Bermuda a victim of ‘economic discrimination’

  • Secrecy jurisdiction: but Delaware may be forced to raise its standards on beneficial ownership records

    Secrecy jurisdiction: but Delaware may be forced to raise its standards on beneficial ownership records

In numerous publications in the last few weeks, various headlines arose noting that “the state of Delaware (Secretary of State Jeffrey Bullock) supports HR 6403, a current US congressional Bill titled Counter Terrorism and Illicit Finance Act as the best way of ensuring that criminals, terrorists, and kleptocrats can no longer set up anonymous shell companies in the United States”.

HR 6403 proposes that the collection of beneficial ownership by the US Department of Treasury Financial Crimes Enforcement Network be nationally standardised, rather than the existing each US state-based approach.

Delaware, as many will recall, is one of a number of US states, such as Arizona, Nevada, Wyoming, etc, that according to one website “takes less than five minutes and a $49 fee” to incorporate a company. Transparency compliance is not an issue where underlying beneficial owners do not have to disclose their identities.

That’s Delaware.

The US as a whole currently ranks in second place on the Tax Justice Network’s Financial Secrecy Index, but “received a largely compliant better rating by the OECD on July 19, 2018 than Ghana, which already has a beneficial ownership register and has signed up for many of the international frameworks that the US refuses to join”.

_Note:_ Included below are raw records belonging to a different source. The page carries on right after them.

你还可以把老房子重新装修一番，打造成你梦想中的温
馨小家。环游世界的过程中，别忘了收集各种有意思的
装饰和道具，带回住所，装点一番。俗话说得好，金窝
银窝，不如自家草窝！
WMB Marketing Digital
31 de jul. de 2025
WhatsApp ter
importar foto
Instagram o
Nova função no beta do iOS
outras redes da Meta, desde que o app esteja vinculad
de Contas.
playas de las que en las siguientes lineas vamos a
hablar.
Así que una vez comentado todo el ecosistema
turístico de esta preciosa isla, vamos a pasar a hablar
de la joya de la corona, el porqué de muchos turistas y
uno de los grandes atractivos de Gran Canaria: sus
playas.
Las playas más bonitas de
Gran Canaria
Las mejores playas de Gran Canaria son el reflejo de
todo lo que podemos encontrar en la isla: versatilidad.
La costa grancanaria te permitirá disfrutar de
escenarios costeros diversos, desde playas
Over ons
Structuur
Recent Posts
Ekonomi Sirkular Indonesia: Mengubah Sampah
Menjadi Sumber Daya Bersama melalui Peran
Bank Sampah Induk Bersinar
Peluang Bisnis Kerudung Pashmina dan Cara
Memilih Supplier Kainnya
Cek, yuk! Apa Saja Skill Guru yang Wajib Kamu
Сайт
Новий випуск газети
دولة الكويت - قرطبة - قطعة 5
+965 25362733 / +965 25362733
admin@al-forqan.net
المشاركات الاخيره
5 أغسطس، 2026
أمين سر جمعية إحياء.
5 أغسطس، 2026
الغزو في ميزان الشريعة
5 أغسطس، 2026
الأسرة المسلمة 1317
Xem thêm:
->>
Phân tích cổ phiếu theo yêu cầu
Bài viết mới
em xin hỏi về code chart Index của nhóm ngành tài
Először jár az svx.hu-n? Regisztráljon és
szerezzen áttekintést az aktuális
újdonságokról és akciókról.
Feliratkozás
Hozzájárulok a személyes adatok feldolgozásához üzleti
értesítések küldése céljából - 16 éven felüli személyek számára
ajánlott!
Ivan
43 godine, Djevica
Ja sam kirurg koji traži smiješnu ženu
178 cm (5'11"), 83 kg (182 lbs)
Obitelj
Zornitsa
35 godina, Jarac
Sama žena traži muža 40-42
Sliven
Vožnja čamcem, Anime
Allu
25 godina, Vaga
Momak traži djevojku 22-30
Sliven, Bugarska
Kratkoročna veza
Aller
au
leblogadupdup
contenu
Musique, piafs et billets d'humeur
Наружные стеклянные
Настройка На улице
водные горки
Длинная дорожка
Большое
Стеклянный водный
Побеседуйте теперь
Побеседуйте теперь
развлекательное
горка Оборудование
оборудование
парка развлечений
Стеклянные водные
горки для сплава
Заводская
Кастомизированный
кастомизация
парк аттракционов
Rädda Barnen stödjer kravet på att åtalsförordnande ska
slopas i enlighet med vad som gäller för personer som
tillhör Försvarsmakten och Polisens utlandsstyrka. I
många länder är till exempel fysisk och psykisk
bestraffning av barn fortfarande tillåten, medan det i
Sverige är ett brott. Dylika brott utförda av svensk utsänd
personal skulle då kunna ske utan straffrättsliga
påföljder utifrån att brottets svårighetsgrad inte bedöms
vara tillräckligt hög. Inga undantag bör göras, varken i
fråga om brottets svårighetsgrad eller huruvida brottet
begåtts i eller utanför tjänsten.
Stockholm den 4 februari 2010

What’s all the fuss here? Do we really care what tiny Delaware does, or doesn’t do? Or whether the US is fully compliant. Yes, we should!

Background. The topic of transparency in the registration of beneficial ownership in corporate and other entities is as relentless as ever, still quite offensive news to Bermuda islanders.

Why? Because our tiny island of Bermuda continues to be media-castigated by various organisations, politicians, and countries with far larger economies than Bermuda for what is deemed in their opinion, certainly not fact, to be our lack of transparency in beneficial ownership registration.

Such ongoing statements, deliberately, it seems, choose to ignore what our leaders had carefully legislated so many years ago, long before many of us were even born.

I am specifically referring to Bermuda’s almost 80-year-old regulations that, in the words of the OECD Global Forum on Exchange of Information for Tax Peer Review report, “Bermuda has a very comprehensive system requiring that:

“(i) information on the ultimate beneficial owners of relevant legal entities and arrangements be filed with the exchange controller; and

“(ii) beneficial ownership as defined under the standard, be maintained by AML (Anti-money laundering) obligated persons.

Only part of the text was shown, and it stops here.